Most analysts think that Trichet will say that the current interest rate is “appropriate” — indicating that it will not alter rates any time soon — and argue that it’s still too early to say whether last week’s massive 442 billion euro ($621.6 billion) liquidity injection is working despite some moderately better economic data.

Recent economic news, such as business sentiment surveys out of Germany, have suggested that the euro zone remains mired in recession but that the scale of the contraction in the second quarter will be less than the 2.5 percent quarterly drop recorded in the first three months of the year.

“While growing signs of stabilization and recovery should curtail further easing from the ECB, we see little chance of any tightening in the near term,” said David Page, European economist at Investec Securities.

Many members of the rate-setting governing council have indicated that they would not like the benchmark rate being reduced further from the current record low of 1 percent and have actually begun to talk about the need for exit strategies once economic recovery has been entrenched.

The European Central Bank has been criticized by many for not being as aggressive as the U.S. Federal Reserve or the Bank of England in cutting interest rates or pursuing unconventional measures, such as boosting the money supply.

In May, the European Central Bank cut its main interest rate to a record low of 1 percent as well as extending the maximum maturity of its bank lending from six months to 12 months and pledged to provide unlimited liquidity at the new, longer maturity.

Last Wednesday’s 442 billion euro 12-month money auction was widely seen as successful in that it managed to reduce interbank interest rates. Whether or not the declines get banks lending to each other — the main goal behind the liquidity injection — will take time to assess.

Last week, Axel Weber, the president of the Bundesbank and a key member of the governing council, warned banks that the European Central Bank could start lending to companies itself by buying up corporate bonds if the banks fail to kick-start lending following the liquidity injection.

“Even Weber, who had shown no enthusiasm for credit easing so far — to put it mildly — suggested that central banks would have to bypass the banks if the banks restrict credit and do not pass on the ECB’s generous refinancing conditions to households and enterprises,” said Guillaume Menuet, an economist at Merrill Lynch.

For now, the ECB will be looking for evidence that its liquidity injection is bearing dividends and is therefore not expected to announce any further “unconventional” measures aside from its recently announced limited program to buy 60 billion euro ($84.4 million) worth of euro-denominated covered bonds — a low-risk type of asset-backed securities.

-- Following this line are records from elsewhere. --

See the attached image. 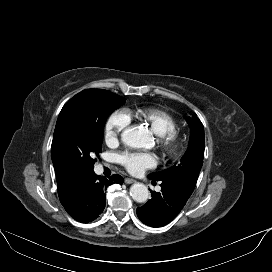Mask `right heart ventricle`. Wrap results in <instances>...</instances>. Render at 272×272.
<instances>
[{
  "instance_id": "right-heart-ventricle-1",
  "label": "right heart ventricle",
  "mask_w": 272,
  "mask_h": 272,
  "mask_svg": "<svg viewBox=\"0 0 272 272\" xmlns=\"http://www.w3.org/2000/svg\"><path fill=\"white\" fill-rule=\"evenodd\" d=\"M130 119L145 122L156 135L176 131L179 127L177 120L170 114L153 108L142 109L137 112L126 111Z\"/></svg>"
}]
</instances>
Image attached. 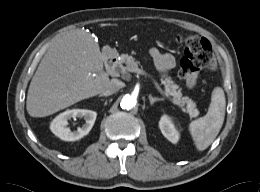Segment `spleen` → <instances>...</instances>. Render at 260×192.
Masks as SVG:
<instances>
[{
	"instance_id": "1",
	"label": "spleen",
	"mask_w": 260,
	"mask_h": 192,
	"mask_svg": "<svg viewBox=\"0 0 260 192\" xmlns=\"http://www.w3.org/2000/svg\"><path fill=\"white\" fill-rule=\"evenodd\" d=\"M226 99L221 87H215L205 116L192 121L189 131L198 151L208 148L217 137L225 117Z\"/></svg>"
}]
</instances>
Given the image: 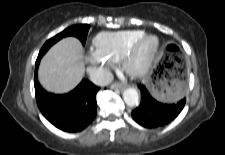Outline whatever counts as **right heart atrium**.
Listing matches in <instances>:
<instances>
[{"instance_id":"obj_1","label":"right heart atrium","mask_w":225,"mask_h":155,"mask_svg":"<svg viewBox=\"0 0 225 155\" xmlns=\"http://www.w3.org/2000/svg\"><path fill=\"white\" fill-rule=\"evenodd\" d=\"M89 71L94 75H104L112 66V62L102 57L96 50H91L86 57Z\"/></svg>"}]
</instances>
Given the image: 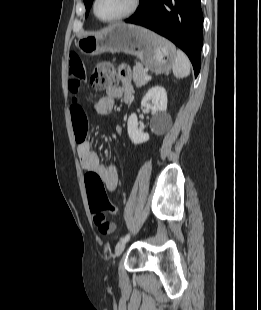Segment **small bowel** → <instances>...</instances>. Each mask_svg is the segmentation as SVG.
<instances>
[{"instance_id": "small-bowel-1", "label": "small bowel", "mask_w": 261, "mask_h": 310, "mask_svg": "<svg viewBox=\"0 0 261 310\" xmlns=\"http://www.w3.org/2000/svg\"><path fill=\"white\" fill-rule=\"evenodd\" d=\"M119 85L111 86L107 89L104 97L96 103V111L100 114H106L113 108L114 101L124 97L129 99L131 95V70L127 65L118 67ZM86 81L85 66L77 54H71L69 59V77L68 88L72 93H77ZM71 117L75 138L77 141V153L82 168L87 172L97 173L103 180L109 191H115L118 187V173L116 168L111 164H101L96 152L93 150L91 143L87 140V116L77 101L73 99L71 107ZM120 133V128H117Z\"/></svg>"}]
</instances>
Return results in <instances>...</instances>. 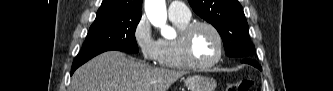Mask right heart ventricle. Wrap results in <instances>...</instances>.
Wrapping results in <instances>:
<instances>
[{"label": "right heart ventricle", "mask_w": 333, "mask_h": 91, "mask_svg": "<svg viewBox=\"0 0 333 91\" xmlns=\"http://www.w3.org/2000/svg\"><path fill=\"white\" fill-rule=\"evenodd\" d=\"M170 18L179 31L184 30L191 22V17L170 16ZM156 61L162 68L189 69L182 59L179 37L175 39L158 40V55Z\"/></svg>", "instance_id": "e07e8e85"}]
</instances>
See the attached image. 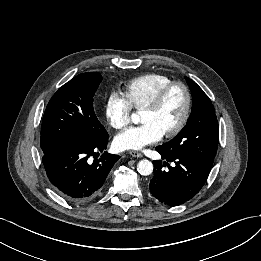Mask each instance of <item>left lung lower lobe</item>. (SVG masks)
<instances>
[{
  "label": "left lung lower lobe",
  "mask_w": 261,
  "mask_h": 261,
  "mask_svg": "<svg viewBox=\"0 0 261 261\" xmlns=\"http://www.w3.org/2000/svg\"><path fill=\"white\" fill-rule=\"evenodd\" d=\"M156 151L168 162L173 161L175 167H169L167 162L156 160L154 177L150 181L151 194L161 203L177 206L193 198L206 182L211 168L192 161L184 154H167L158 147ZM169 171H164L163 166Z\"/></svg>",
  "instance_id": "1"
}]
</instances>
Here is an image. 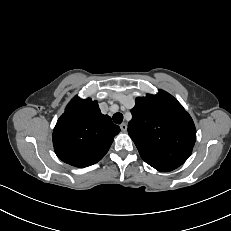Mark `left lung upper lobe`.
<instances>
[{
  "label": "left lung upper lobe",
  "mask_w": 231,
  "mask_h": 231,
  "mask_svg": "<svg viewBox=\"0 0 231 231\" xmlns=\"http://www.w3.org/2000/svg\"><path fill=\"white\" fill-rule=\"evenodd\" d=\"M128 133L142 159L161 172L181 166L191 155L196 129L191 116L169 93L137 97Z\"/></svg>",
  "instance_id": "left-lung-upper-lobe-1"
}]
</instances>
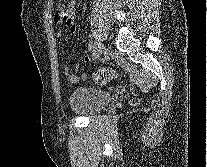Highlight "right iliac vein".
<instances>
[{
	"instance_id": "right-iliac-vein-1",
	"label": "right iliac vein",
	"mask_w": 207,
	"mask_h": 167,
	"mask_svg": "<svg viewBox=\"0 0 207 167\" xmlns=\"http://www.w3.org/2000/svg\"><path fill=\"white\" fill-rule=\"evenodd\" d=\"M103 51H104L103 43L100 40H97L94 48V57L96 59L100 58L101 55L103 54Z\"/></svg>"
}]
</instances>
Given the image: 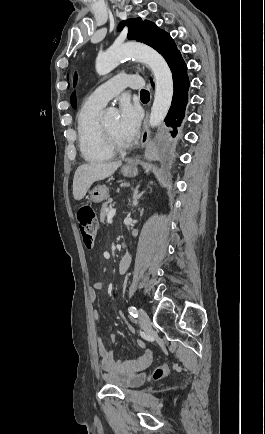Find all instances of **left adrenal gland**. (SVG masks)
Here are the masks:
<instances>
[{"label":"left adrenal gland","instance_id":"left-adrenal-gland-1","mask_svg":"<svg viewBox=\"0 0 265 434\" xmlns=\"http://www.w3.org/2000/svg\"><path fill=\"white\" fill-rule=\"evenodd\" d=\"M139 188H140V186H136V188H135V192L133 194L132 206H137L138 200H140L141 196H143V194H144V192H141V194H139Z\"/></svg>","mask_w":265,"mask_h":434}]
</instances>
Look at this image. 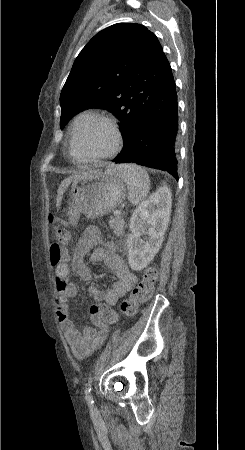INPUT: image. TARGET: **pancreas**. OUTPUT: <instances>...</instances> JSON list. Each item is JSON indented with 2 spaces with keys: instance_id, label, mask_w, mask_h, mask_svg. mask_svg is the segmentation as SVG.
<instances>
[{
  "instance_id": "cf45deb5",
  "label": "pancreas",
  "mask_w": 245,
  "mask_h": 450,
  "mask_svg": "<svg viewBox=\"0 0 245 450\" xmlns=\"http://www.w3.org/2000/svg\"><path fill=\"white\" fill-rule=\"evenodd\" d=\"M110 228L114 229V234L117 236H121L123 234V228H124V220L121 216L116 215L114 218H111L109 221Z\"/></svg>"
}]
</instances>
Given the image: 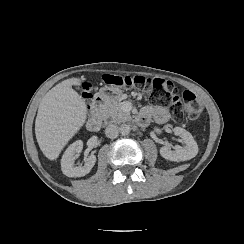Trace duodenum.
Instances as JSON below:
<instances>
[{"label": "duodenum", "mask_w": 244, "mask_h": 244, "mask_svg": "<svg viewBox=\"0 0 244 244\" xmlns=\"http://www.w3.org/2000/svg\"><path fill=\"white\" fill-rule=\"evenodd\" d=\"M108 93H101L97 95L91 103L92 115L87 121V129L91 132H96L105 123L104 108L106 101L109 99ZM139 121L144 123V119L139 118Z\"/></svg>", "instance_id": "410a0bca"}]
</instances>
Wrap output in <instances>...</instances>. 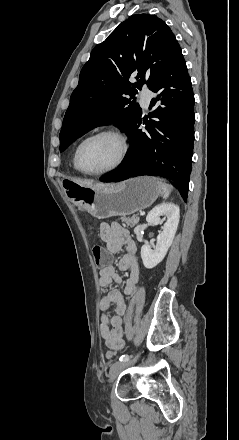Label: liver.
Listing matches in <instances>:
<instances>
[{"label": "liver", "mask_w": 239, "mask_h": 440, "mask_svg": "<svg viewBox=\"0 0 239 440\" xmlns=\"http://www.w3.org/2000/svg\"><path fill=\"white\" fill-rule=\"evenodd\" d=\"M72 182L82 184V186H86V188H105V186H109V184H92V182H88V180H75V178H73Z\"/></svg>", "instance_id": "obj_1"}]
</instances>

The hope behind such a policy is that it may raise prices of assets on bank balance sheets, keep prices from falling for too long or too far, and well as giving the banking system more funds to lend to homeowners and businesses.

In contrast to the measures announced by the ECB, the Fed and the Bank of England have cut their interest rates to below 0.25 percent and 0.5 percent respectively and unveiled much larger programs to boost the money supply to get banks lending again.

Many analysts think the European Central Bank’s relative caution will likely mean that the euro zone recovers later and more slowly than the United States and possibly Britain. The Bank itself does not expect recovery to kick in fully until the middle of next year.

“With less convincing signs of improvement, a relatively cautious policy response and the worst of the credit crunch yet to materialize, the upturn in the euro zone will be weaker than elsewhere,” said Daniele Antonucci, European economist at Capital Economics.